WHAT TO PRODUCE =>
Copy each line below that has "input".

MATERIALS PROVIDED =>
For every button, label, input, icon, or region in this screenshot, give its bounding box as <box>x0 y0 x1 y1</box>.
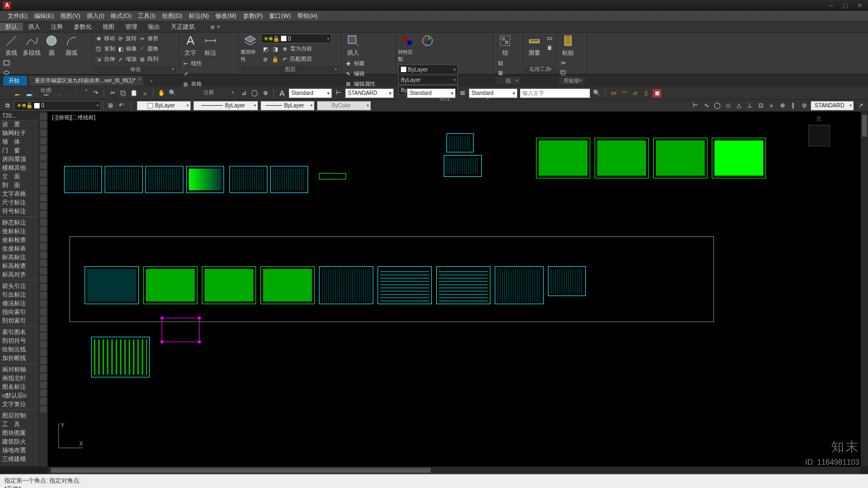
layer-lock-icon[interactable]: 🔒 <box>271 55 279 63</box>
gutter-icon[interactable] <box>40 374 47 380</box>
gutter-icon[interactable] <box>40 121 47 128</box>
line-button[interactable]: 直线 <box>2 34 21 57</box>
gutter-icon[interactable] <box>40 170 47 177</box>
gutter-icon[interactable] <box>40 187 47 193</box>
scrollbar-thumb[interactable] <box>51 468 431 473</box>
osnap1-icon[interactable]: ⊢ <box>691 101 700 110</box>
sidebar-item[interactable]: 符号标注 <box>0 207 39 216</box>
scrollbar-horizontal[interactable] <box>48 466 860 474</box>
ribbon-tab-manage[interactable]: 管理 <box>120 23 143 31</box>
multileader-icon[interactable]: ↗ <box>856 101 865 110</box>
sidebar-item[interactable]: 画指北针 <box>0 374 39 383</box>
layer2-dropdown[interactable]: ☀❄🔓0 <box>14 101 101 111</box>
lineweight-dropdown[interactable]: ByLayer <box>398 75 458 85</box>
table-icon[interactable]: ⊞ <box>181 80 190 88</box>
sidebar-item[interactable]: 文字表格 <box>0 190 39 198</box>
sidebar-item[interactable]: 标高对齐 <box>0 271 39 279</box>
scrollbar-thumb[interactable] <box>862 115 867 137</box>
layerstate-icon[interactable]: ⊞ <box>106 101 114 110</box>
gutter-icon[interactable] <box>40 235 47 242</box>
sidebar-item[interactable]: 加折断线 <box>0 354 39 363</box>
pan-icon[interactable]: ✋ <box>157 89 166 98</box>
sidebar-item[interactable]: 门 窗 <box>0 146 39 155</box>
insert-button[interactable]: 插入 <box>344 34 362 57</box>
panel-modify-title[interactable]: 修改 <box>94 66 176 73</box>
dim5-icon[interactable]: ◯ <box>250 89 259 98</box>
plot-dropdown[interactable]: ByColor <box>317 101 371 111</box>
ribbon-tab-view[interactable]: 视图 <box>97 23 120 31</box>
sidebar-item[interactable]: 图层控制 <box>0 412 39 420</box>
redo-icon[interactable]: ↷ <box>91 89 100 98</box>
menu-modify[interactable]: 修改(M) <box>212 12 240 20</box>
gutter-icon[interactable] <box>40 406 47 413</box>
gutter-icon[interactable] <box>40 276 47 282</box>
text-button[interactable]: A文字 <box>181 34 200 57</box>
panel-group-title[interactable]: 组 <box>496 77 520 85</box>
edit-block-icon[interactable]: ✎ <box>344 69 353 78</box>
dimstyle-dropdown[interactable]: STANDARD <box>345 88 394 98</box>
osnap8-icon[interactable]: × <box>767 101 776 110</box>
gutter-icon[interactable] <box>40 130 47 136</box>
create-block-icon[interactable]: ✚ <box>344 59 353 68</box>
gutter-icon[interactable] <box>40 203 47 209</box>
search-icon[interactable]: 🔍 <box>592 89 601 98</box>
sidebar-header[interactable]: T20... <box>0 112 39 120</box>
gutter-icon[interactable] <box>40 252 47 258</box>
gutter-icon[interactable] <box>40 292 47 299</box>
gutter-icon[interactable] <box>40 178 47 185</box>
gutter-icon[interactable] <box>40 146 47 152</box>
zoom-icon[interactable]: 🔍 <box>168 89 177 98</box>
layerprop-button[interactable]: 图层特性 <box>241 34 259 63</box>
osnap3-icon[interactable]: ◯ <box>713 101 722 110</box>
menu-view[interactable]: 视图(V) <box>57 12 84 20</box>
menu-tools[interactable]: 工具(I) <box>135 12 158 20</box>
sidebar-item[interactable]: 剖 面 <box>0 181 39 190</box>
status3-icon[interactable]: ▱ <box>631 89 640 98</box>
panel-clip-title[interactable]: 剪贴板 <box>559 77 584 85</box>
gutter-icon[interactable] <box>40 365 47 372</box>
sidebar-item[interactable]: 工 具 <box>0 420 39 429</box>
status1-icon[interactable]: ▭ <box>609 89 618 98</box>
viewport-label[interactable]: [-][俯视][二维线框] <box>52 114 95 121</box>
cut-icon[interactable]: ✂ <box>559 59 567 67</box>
cut2-icon[interactable]: ✂ <box>108 89 117 98</box>
sidebar-item[interactable]: 尺寸标注 <box>0 198 39 207</box>
gutter-icon[interactable] <box>40 309 47 315</box>
tab-add[interactable]: ＋ <box>145 76 157 86</box>
layer-match-icon[interactable]: ◩ <box>261 44 270 53</box>
gutter-icon[interactable] <box>40 341 47 348</box>
menu-file[interactable]: 文件(E) <box>4 12 31 20</box>
ribbon-tab-output[interactable]: 输出 <box>143 23 165 31</box>
std-dropdown[interactable]: STANDARD <box>810 101 854 111</box>
textstyle-icon[interactable]: A <box>278 89 286 98</box>
sidebar-item[interactable]: 建筑防火 <box>0 438 39 446</box>
drawing-viewport[interactable]: [-][俯视][二维线框] 北 <box>48 112 860 466</box>
layer-iso-icon[interactable]: ◨ <box>271 44 279 53</box>
arc-button[interactable]: 圆弧 <box>62 34 81 57</box>
sidebar-item[interactable]: 标高标注 <box>0 253 39 262</box>
navigation-cube[interactable]: 北 <box>801 115 839 153</box>
scale-icon[interactable]: ⤢ <box>116 55 125 63</box>
cube-icon[interactable] <box>808 125 830 146</box>
dimstyle-icon[interactable]: ⊢ <box>334 89 343 98</box>
sidebar-item[interactable]: 静态标注 <box>0 219 39 227</box>
status2-icon[interactable]: ◠ <box>620 89 629 98</box>
menu-format[interactable]: 格式(O) <box>107 12 135 20</box>
status4-icon[interactable]: ▯ <box>642 89 650 98</box>
color2-dropdown[interactable]: ByLayer <box>137 101 191 111</box>
close-button[interactable]: ✕ <box>854 2 865 9</box>
layer-dropdown[interactable]: ☀ ❄ 🔓 0 <box>261 34 331 43</box>
search-input[interactable] <box>520 88 590 98</box>
gutter-icon[interactable] <box>40 113 47 120</box>
gutter-icon[interactable] <box>40 219 47 226</box>
sidebar-item[interactable]: 楼梯其他 <box>0 164 39 172</box>
layerprev-icon[interactable]: ↶ <box>117 101 125 110</box>
paste-button[interactable]: 粘贴 <box>559 34 577 57</box>
measure-button[interactable]: 测量 <box>525 34 544 57</box>
ribbon-tab-insert[interactable]: 插入 <box>23 23 46 31</box>
rotate-icon[interactable]: ⟳ <box>116 34 125 43</box>
sidebar-item[interactable]: 墙 体 <box>0 138 39 146</box>
textstyle-dropdown[interactable]: Standard <box>289 88 332 98</box>
layerpal-icon[interactable]: ⧉ <box>3 101 12 110</box>
menu-window[interactable]: 窗口(W) <box>266 12 294 20</box>
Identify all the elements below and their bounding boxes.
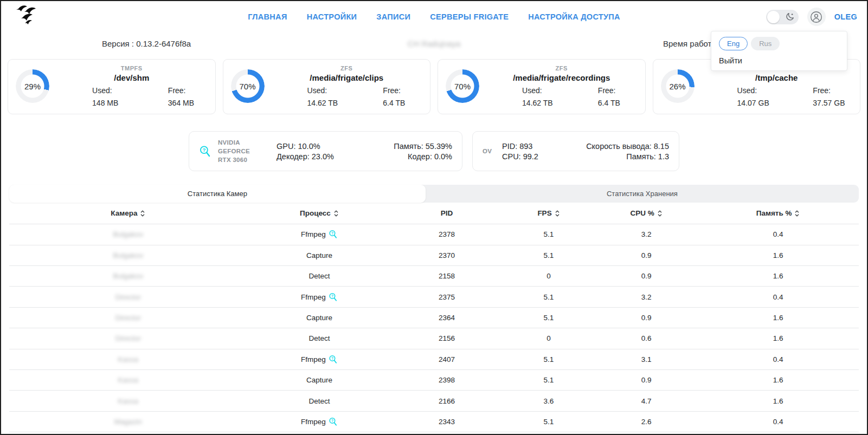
topbar-controls: OLEG bbox=[766, 8, 857, 26]
camera-name: Kassa bbox=[118, 376, 139, 384]
process-name: Detect bbox=[308, 272, 330, 280]
lang-rus-button[interactable]: Rus bbox=[751, 37, 780, 50]
used-label: Used: bbox=[522, 86, 562, 95]
search-question-icon[interactable]: ? bbox=[329, 417, 338, 426]
fps-value: 5.1 bbox=[544, 355, 554, 363]
camera-name: Director bbox=[115, 314, 141, 322]
sort-icon bbox=[555, 210, 560, 217]
ov-card: OV PID: 893 CPU: 99.2 Скорость вывода: 8… bbox=[472, 131, 679, 171]
ov-label: OV bbox=[483, 147, 496, 155]
pid-value: 2398 bbox=[439, 376, 455, 384]
svg-text:?: ? bbox=[331, 294, 333, 298]
used-value: 14.62 TB bbox=[522, 99, 562, 107]
pid-value: 2378 bbox=[439, 230, 455, 238]
sort-icon bbox=[794, 210, 800, 217]
used-label: Used: bbox=[737, 86, 777, 95]
user-avatar[interactable] bbox=[807, 8, 826, 26]
cpu-value: 3.2 bbox=[641, 293, 652, 301]
camera-name: Magazin bbox=[114, 418, 142, 426]
used-value: 148 MB bbox=[92, 99, 132, 107]
table-row: Director Ffmpeg ? 2375 5.1 3.2 0.4 bbox=[9, 287, 859, 307]
header-memory[interactable]: Память % bbox=[697, 209, 859, 217]
gpu-memory: Память: 55.39% bbox=[394, 142, 452, 151]
used-label: Used: bbox=[307, 86, 347, 95]
ov-memory: Память: 1.3 bbox=[586, 152, 669, 161]
header-camera[interactable]: Камера bbox=[9, 209, 247, 217]
mount-path: /media/frigate/clips bbox=[271, 73, 423, 82]
table-row: Bulgakov Ffmpeg ? 2378 5.1 3.2 0.4 bbox=[9, 224, 859, 245]
process-name: Detect bbox=[308, 397, 330, 405]
camera-name: Director bbox=[115, 334, 141, 342]
table-row: Director Detect 2156 0 0.6 1.6 bbox=[9, 328, 859, 349]
fps-value: 0 bbox=[546, 272, 551, 280]
nav-settings[interactable]: НАСТРОЙКИ bbox=[307, 12, 357, 21]
memory-value: 0.4 bbox=[773, 230, 783, 238]
fps-value: 0 bbox=[546, 334, 551, 342]
pid-value: 2166 bbox=[439, 397, 455, 405]
theme-toggle[interactable] bbox=[766, 10, 799, 24]
svg-text:?: ? bbox=[331, 418, 333, 423]
fps-value: 5.1 bbox=[544, 376, 554, 384]
process-cards-row: ? NVIDIA GEFORCE RTX 3060 GPU: 10.0% Дек… bbox=[1, 131, 867, 171]
header-fps[interactable]: FPS bbox=[502, 209, 595, 217]
pid-value: 2343 bbox=[439, 418, 455, 426]
process-name: Capture bbox=[306, 314, 332, 322]
process-name: Ffmpeg bbox=[301, 230, 326, 238]
table-row: Kassa Capture 2398 5.1 0.9 1.6 bbox=[9, 370, 859, 391]
used-label: Used: bbox=[92, 86, 132, 95]
gpu-name-line1: NVIDIA GEFORCE bbox=[218, 138, 270, 155]
pid-value: 2407 bbox=[439, 355, 455, 363]
fps-value: 5.1 bbox=[544, 251, 554, 259]
nav-records[interactable]: ЗАПИСИ bbox=[376, 12, 410, 21]
camera-name: Bulgakov bbox=[113, 272, 144, 280]
disk-usage-percent: 29% bbox=[24, 82, 41, 91]
header-pid: PID bbox=[391, 209, 502, 217]
search-question-icon[interactable]: ? bbox=[329, 230, 338, 239]
nav-frigate-servers[interactable]: СЕРВЕРЫ FRIGATE bbox=[430, 12, 509, 21]
free-label: Free: bbox=[383, 86, 422, 95]
search-question-icon[interactable]: ? bbox=[329, 355, 338, 364]
search-question-icon[interactable]: ? bbox=[329, 293, 338, 302]
fps-value: 3.6 bbox=[544, 397, 554, 405]
tab-camera-stats[interactable]: Статистика Камер bbox=[9, 185, 426, 203]
fps-value: 5.1 bbox=[544, 230, 554, 238]
ov-pid: PID: 893 bbox=[502, 142, 538, 151]
fs-type-label: TMPFS bbox=[56, 65, 208, 72]
user-dropdown-menu: Eng Rus Выйти bbox=[711, 31, 847, 71]
language-switcher: Eng Rus bbox=[719, 37, 839, 50]
camera-stats-table: Камера Процесс PID FPS CPU % Память % Bu… bbox=[9, 203, 859, 432]
stats-tabs: Статистика Камер Статистика Хранения bbox=[9, 185, 859, 203]
username-button[interactable]: OLEG bbox=[834, 12, 857, 21]
storage-card-clips: 70% ZFS /media/frigate/clips Used:14.62 … bbox=[223, 59, 431, 114]
nav-home[interactable]: ГЛАВНАЯ bbox=[248, 12, 287, 21]
disk-usage-donut: 70% bbox=[231, 69, 265, 103]
camera-name: Kassa bbox=[118, 355, 139, 363]
nav-access-settings[interactable]: НАСТРОЙКА ДОСТУПА bbox=[528, 12, 620, 21]
process-name: Capture bbox=[306, 376, 332, 384]
memory-value: 1.6 bbox=[773, 334, 783, 342]
gpu-name-line2: RTX 3060 bbox=[218, 155, 270, 164]
table-body: Bulgakov Ffmpeg ? 2378 5.1 3.2 0.4 Bulga… bbox=[9, 224, 859, 432]
fs-type-label: ZFS bbox=[486, 65, 638, 72]
gpu-name: NVIDIA GEFORCE RTX 3060 bbox=[218, 138, 270, 164]
logout-menu-item[interactable]: Выйти bbox=[719, 56, 839, 65]
moon-icon bbox=[785, 12, 795, 22]
app-window: ГЛАВНАЯ НАСТРОЙКИ ЗАПИСИ СЕРВЕРЫ FRIGATE… bbox=[0, 0, 868, 435]
header-cpu[interactable]: CPU % bbox=[595, 209, 697, 217]
svg-text:?: ? bbox=[331, 231, 333, 236]
disk-usage-donut: 29% bbox=[16, 69, 49, 103]
memory-value: 1.6 bbox=[773, 272, 783, 280]
pid-value: 2156 bbox=[439, 334, 455, 342]
table-row: Director Capture 2364 5.1 0.9 1.6 bbox=[9, 308, 859, 328]
header-process[interactable]: Процесс bbox=[247, 209, 391, 217]
free-label: Free: bbox=[168, 86, 208, 95]
sort-icon bbox=[333, 210, 339, 217]
table-row: Kassa Ffmpeg ? 2407 5.1 3.1 0.4 bbox=[9, 349, 859, 370]
process-name: Ffmpeg bbox=[301, 355, 326, 363]
cpu-value: 3.1 bbox=[641, 355, 652, 363]
tab-storage-stats[interactable]: Статистика Хранения bbox=[426, 185, 859, 203]
lang-eng-button[interactable]: Eng bbox=[719, 37, 748, 50]
svg-text:?: ? bbox=[331, 356, 333, 361]
sort-icon bbox=[140, 210, 145, 217]
ov-cpu: CPU: 99.2 bbox=[502, 152, 538, 161]
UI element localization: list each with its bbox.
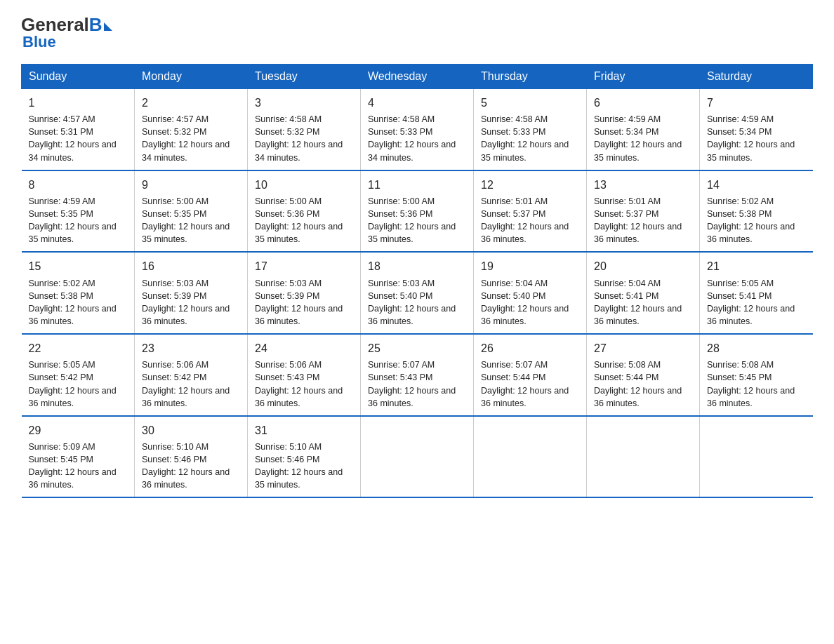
calendar-cell: 21Sunrise: 5:05 AMSunset: 5:41 PMDayligh…	[700, 252, 813, 334]
weekday-header-monday: Monday	[135, 65, 248, 89]
day-number: 1	[29, 95, 128, 111]
day-number: 26	[481, 340, 579, 356]
logo-triangle-icon	[104, 22, 112, 31]
day-number: 12	[481, 177, 579, 193]
calendar-cell: 9Sunrise: 5:00 AMSunset: 5:35 PMDaylight…	[135, 170, 248, 253]
calendar-cell: 16Sunrise: 5:03 AMSunset: 5:39 PMDayligh…	[135, 252, 248, 334]
calendar-cell: 20Sunrise: 5:04 AMSunset: 5:41 PMDayligh…	[587, 252, 700, 334]
day-number: 18	[368, 258, 466, 274]
calendar-cell: 18Sunrise: 5:03 AMSunset: 5:40 PMDayligh…	[361, 252, 474, 334]
day-info: Sunrise: 5:00 AMSunset: 5:35 PMDaylight:…	[142, 195, 240, 246]
day-info: Sunrise: 4:57 AMSunset: 5:31 PMDaylight:…	[29, 113, 128, 164]
day-number: 30	[142, 422, 240, 438]
day-info: Sunrise: 4:58 AMSunset: 5:32 PMDaylight:…	[255, 113, 353, 164]
day-info: Sunrise: 5:05 AMSunset: 5:41 PMDaylight:…	[707, 277, 806, 328]
calendar-cell	[700, 416, 813, 498]
day-info: Sunrise: 5:04 AMSunset: 5:40 PMDaylight:…	[481, 277, 579, 328]
day-info: Sunrise: 5:06 AMSunset: 5:42 PMDaylight:…	[142, 358, 240, 410]
day-number: 9	[142, 177, 240, 193]
day-info: Sunrise: 5:01 AMSunset: 5:37 PMDaylight:…	[594, 195, 692, 246]
day-number: 4	[368, 95, 466, 111]
day-info: Sunrise: 5:10 AMSunset: 5:46 PMDaylight:…	[255, 441, 353, 492]
page-header: GeneralB Blue	[21, 14, 813, 51]
day-number: 10	[255, 177, 353, 193]
day-number: 27	[594, 340, 692, 356]
day-info: Sunrise: 4:58 AMSunset: 5:33 PMDaylight:…	[481, 113, 579, 164]
calendar-cell: 19Sunrise: 5:04 AMSunset: 5:40 PMDayligh…	[474, 252, 587, 334]
day-number: 16	[142, 258, 240, 274]
calendar-cell: 8Sunrise: 4:59 AMSunset: 5:35 PMDaylight…	[22, 170, 135, 253]
calendar-cell: 24Sunrise: 5:06 AMSunset: 5:43 PMDayligh…	[248, 334, 361, 416]
day-number: 14	[707, 177, 806, 193]
calendar-cell: 29Sunrise: 5:09 AMSunset: 5:45 PMDayligh…	[22, 416, 135, 498]
day-number: 2	[142, 95, 240, 111]
calendar-cell: 12Sunrise: 5:01 AMSunset: 5:37 PMDayligh…	[474, 170, 587, 253]
day-info: Sunrise: 5:07 AMSunset: 5:43 PMDaylight:…	[368, 358, 466, 410]
calendar-week-row: 1Sunrise: 4:57 AMSunset: 5:31 PMDaylight…	[22, 89, 813, 170]
day-number: 31	[255, 422, 353, 438]
day-number: 11	[368, 177, 466, 193]
calendar-week-row: 8Sunrise: 4:59 AMSunset: 5:35 PMDaylight…	[22, 170, 813, 253]
calendar-cell: 23Sunrise: 5:06 AMSunset: 5:42 PMDayligh…	[135, 334, 248, 416]
day-number: 24	[255, 340, 353, 356]
day-info: Sunrise: 5:06 AMSunset: 5:43 PMDaylight:…	[255, 358, 353, 410]
calendar-cell	[587, 416, 700, 498]
calendar-cell: 1Sunrise: 4:57 AMSunset: 5:31 PMDaylight…	[22, 89, 135, 170]
day-info: Sunrise: 5:00 AMSunset: 5:36 PMDaylight:…	[255, 195, 353, 246]
calendar-cell: 5Sunrise: 4:58 AMSunset: 5:33 PMDaylight…	[474, 89, 587, 170]
logo: GeneralB Blue	[21, 14, 112, 51]
day-info: Sunrise: 5:07 AMSunset: 5:44 PMDaylight:…	[481, 358, 579, 410]
day-info: Sunrise: 4:59 AMSunset: 5:34 PMDaylight:…	[707, 113, 806, 164]
day-number: 23	[142, 340, 240, 356]
day-info: Sunrise: 5:08 AMSunset: 5:45 PMDaylight:…	[707, 358, 806, 410]
weekday-header-sunday: Sunday	[22, 65, 135, 89]
calendar-cell: 3Sunrise: 4:58 AMSunset: 5:32 PMDaylight…	[248, 89, 361, 170]
day-info: Sunrise: 4:58 AMSunset: 5:33 PMDaylight:…	[368, 113, 466, 164]
day-number: 20	[594, 258, 692, 274]
calendar-cell: 6Sunrise: 4:59 AMSunset: 5:34 PMDaylight…	[587, 89, 700, 170]
weekday-header-row: SundayMondayTuesdayWednesdayThursdayFrid…	[22, 65, 813, 89]
weekday-header-tuesday: Tuesday	[248, 65, 361, 89]
calendar-cell: 7Sunrise: 4:59 AMSunset: 5:34 PMDaylight…	[700, 89, 813, 170]
calendar-week-row: 15Sunrise: 5:02 AMSunset: 5:38 PMDayligh…	[22, 252, 813, 334]
day-number: 3	[255, 95, 353, 111]
day-info: Sunrise: 4:59 AMSunset: 5:35 PMDaylight:…	[29, 195, 128, 246]
day-info: Sunrise: 4:57 AMSunset: 5:32 PMDaylight:…	[142, 113, 240, 164]
day-number: 22	[29, 340, 128, 356]
day-number: 17	[255, 258, 353, 274]
day-info: Sunrise: 5:03 AMSunset: 5:39 PMDaylight:…	[255, 277, 353, 328]
calendar-cell: 28Sunrise: 5:08 AMSunset: 5:45 PMDayligh…	[700, 334, 813, 416]
day-number: 25	[368, 340, 466, 356]
day-number: 21	[707, 258, 806, 274]
weekday-header-wednesday: Wednesday	[361, 65, 474, 89]
day-number: 13	[594, 177, 692, 193]
weekday-header-thursday: Thursday	[474, 65, 587, 89]
calendar-cell: 17Sunrise: 5:03 AMSunset: 5:39 PMDayligh…	[248, 252, 361, 334]
logo-b-letter: B	[89, 14, 102, 36]
calendar-cell: 30Sunrise: 5:10 AMSunset: 5:46 PMDayligh…	[135, 416, 248, 498]
day-info: Sunrise: 5:03 AMSunset: 5:40 PMDaylight:…	[368, 277, 466, 328]
day-info: Sunrise: 5:09 AMSunset: 5:45 PMDaylight:…	[29, 441, 128, 492]
calendar-cell: 2Sunrise: 4:57 AMSunset: 5:32 PMDaylight…	[135, 89, 248, 170]
calendar-cell: 22Sunrise: 5:05 AMSunset: 5:42 PMDayligh…	[22, 334, 135, 416]
day-info: Sunrise: 5:08 AMSunset: 5:44 PMDaylight:…	[594, 358, 692, 410]
day-info: Sunrise: 5:01 AMSunset: 5:37 PMDaylight:…	[481, 195, 579, 246]
day-number: 28	[707, 340, 806, 356]
calendar-cell: 11Sunrise: 5:00 AMSunset: 5:36 PMDayligh…	[361, 170, 474, 253]
calendar-cell	[474, 416, 587, 498]
calendar-cell: 25Sunrise: 5:07 AMSunset: 5:43 PMDayligh…	[361, 334, 474, 416]
day-number: 6	[594, 95, 692, 111]
calendar-cell: 13Sunrise: 5:01 AMSunset: 5:37 PMDayligh…	[587, 170, 700, 253]
logo-blue-subtitle: Blue	[22, 33, 56, 51]
day-number: 5	[481, 95, 579, 111]
calendar-week-row: 29Sunrise: 5:09 AMSunset: 5:45 PMDayligh…	[22, 416, 813, 498]
day-number: 15	[29, 258, 128, 274]
calendar-cell: 26Sunrise: 5:07 AMSunset: 5:44 PMDayligh…	[474, 334, 587, 416]
calendar-cell: 14Sunrise: 5:02 AMSunset: 5:38 PMDayligh…	[700, 170, 813, 253]
calendar-cell: 10Sunrise: 5:00 AMSunset: 5:36 PMDayligh…	[248, 170, 361, 253]
calendar-cell: 15Sunrise: 5:02 AMSunset: 5:38 PMDayligh…	[22, 252, 135, 334]
day-info: Sunrise: 4:59 AMSunset: 5:34 PMDaylight:…	[594, 113, 692, 164]
day-info: Sunrise: 5:05 AMSunset: 5:42 PMDaylight:…	[29, 358, 128, 410]
weekday-header-friday: Friday	[587, 65, 700, 89]
calendar-table: SundayMondayTuesdayWednesdayThursdayFrid…	[21, 64, 813, 498]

OUTPUT FOR THIS EXERCISE =>
For every button, label, input, icon, or region in this screenshot, give its bounding box as <box>x0 y0 x1 y1</box>.
search-input[interactable] <box>520 88 590 98</box>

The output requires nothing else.